Subsequent to the purchase date, the methods utilized to
estimate the required allowance for credit losses for these
loans is similar to originated loans; however, the Company
records a provision for credit losses only when the required
allowance, net of any expected reimbursement under any loss
sharing agreements with the FDIC, exceeds any remaining
credit discounts.
The evaluation of the appropriate allowance for credit
losses for purchased impaired loans in the various loan
segments considers the expected cash flows to be collected
from the borrower. These loans are initially recorded at fair
value and therefore no allowance for credit losses is recorded
at the purchase date.
Subsequent to the purchase date, the expected cash
flows of purchased loans are subject to evaluation. Decreases
in expected cash flows are recognized by recording an
allowance for credit losses with the related provision for credit
losses reduced for the amount reimbursable by the FDIC,
where applicable. If the expected cash flows on the
purchased loans increase such that a previously recorded
impairment allowance can be reversed, the Company records
a reduction in the allowance with a related reduction in losses
reimbursable by the FDIC, where applicable. Increases in
expected cash flows of purchased loans, when there are no
reversals of previous impairment allowances, are recognized
over the remaining life of the loans and resulting decreases in
expected cash flows of the FDIC indemnification assets are
amortized over the shorter of the remaining contractual term
of the indemnification agreements or the remaining life of the
loans. Refer to Note 1 of the Notes to Consolidated Financial
Statements, for more information.
The Company’s methodology for determining the
appropriate allowance for credit losses for all the loan
segments also considers the imprecision inherent in the
methodologies used. As a result, in addition to the amounts
determined under the methodologies described above,
management also considers the potential impact of other
qualitative factors which include, but are not limited to,
economic factors; geographic and other concentration risks;
delinquency and nonaccrual trends; current business
conditions; changes in lending policy, underwriting standards,
internal review and other relevant business practices; and the
regulatory environment.
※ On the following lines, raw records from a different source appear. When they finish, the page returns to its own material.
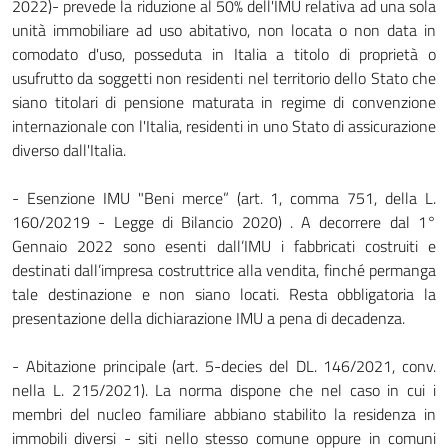
2022)- prevede la riduzione al 50% dell'IMU relativa ad una sola
unità immobiliare ad uso abitativo, non locata o non data in
comodato d'uso, posseduta in Italia a titolo di proprietà o
usufrutto da soggetti non residenti nel territorio dello Stato che
siano titolari di pensione maturata in regime di convenzione
internazionale con l'Italia, residenti in uno Stato di assicurazione
diverso dall'Italia.
- Esenzione IMU "Beni merce” (art. 1, comma 751, della L.
160/20219 - Legge di Bilancio 2020) . A decorrere dal 1°
Gennaio 2022 sono esenti dall’IMU i fabbricati costruiti e
destinati dall’impresa costruttrice alla vendita, finché permanga
tale destinazione e non siano locati. Resta obbligatoria la
presentazione della dichiarazione IMU a pena di decadenza.
- Abitazione principale (art. 5-decies del DL. 146/2021, conv.
nella L. 215/2021). La norma dispone che nel caso in cui i
membri del nucleo familiare abbiano stabilito la residenza in
immobili diversi - siti nello stesso comune oppure in comuni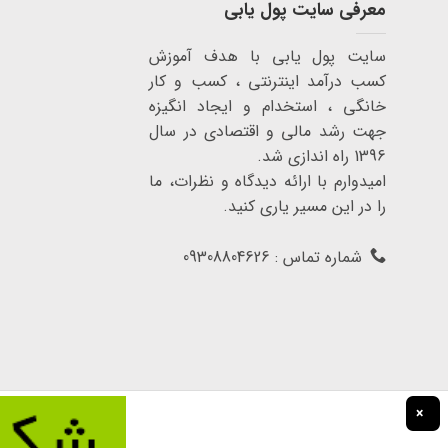
معرفی سایت پول یابی
سایت پول یابی با هدف آموزش
کسب درآمد اینترنتی ، کسب و کار
خانگی ، استخدام و ایجاد انگیزه
جهت رشد مالی و اقتصادی در سال
1396 راه اندازی شد.
امیدوارم با ارائه دیدگاه و نظرات، ما
را در این مسیر یاری کنید.
شماره تماس : 09308804626
×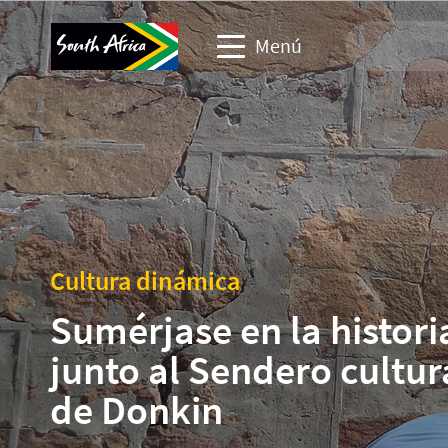
Menú
Sitio web de viajes
Sitio web de socios comerciales
Sitio web de eventos empresarios
Cultura dinámica
Sitio web corporativo y de medios
Sumérjase en la histori
junto al Sendero cultur
de Donkin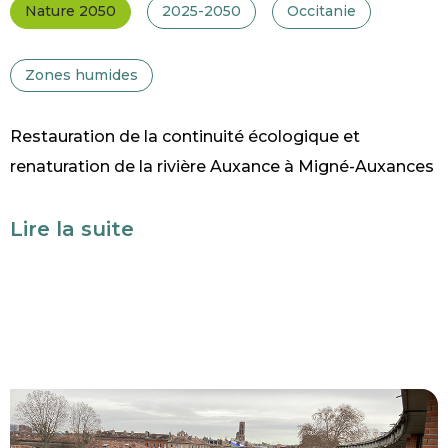
Nature 2050
2025-2050
Occitanie
Zones humides
Restauration de la continuité écologique et
renaturation de la rivière Auxance à Migné-Auxances
Lire la suite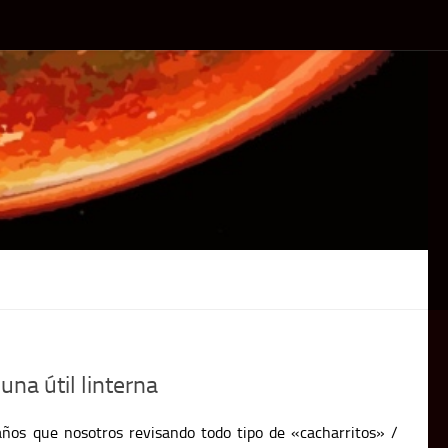
una útil linterna
años que nosotros revisando todo tipo de «cacharritos» /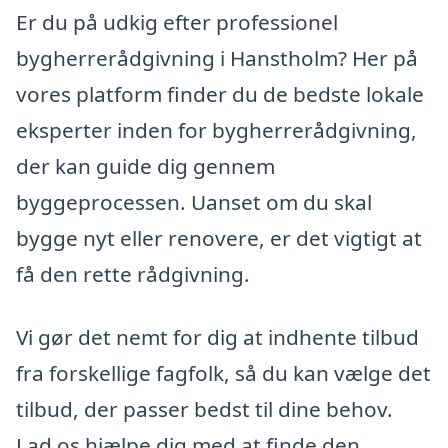
Er du på udkig efter professionel
bygherrerådgivning i Hanstholm? Her på
vores platform finder du de bedste lokale
eksperter inden for bygherrerådgivning,
der kan guide dig gennem
byggeprocessen. Uanset om du skal
bygge nyt eller renovere, er det vigtigt at
få den rette rådgivning.
Vi gør det nemt for dig at indhente tilbud
fra forskellige fagfolk, så du kan vælge det
tilbud, der passer bedst til dine behov.
Lad os hjælpe dig med at finde den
The consideration of these items
results in adjustments to allowance amounts included in the
Company’s allowance for credit losses for each of the above
loan segments. Table 19 shows the amount of the allowance
for credit losses by loan segment, class and underlying
portfolio category.
Although the Company determines the amount of each
element of the allowance separately and considers this
process to be an important credit management tool, the
entire allowance for credit losses is available for the entire loan
portfolio. The actual amount of losses incurred can vary
significantly from the estimated amounts.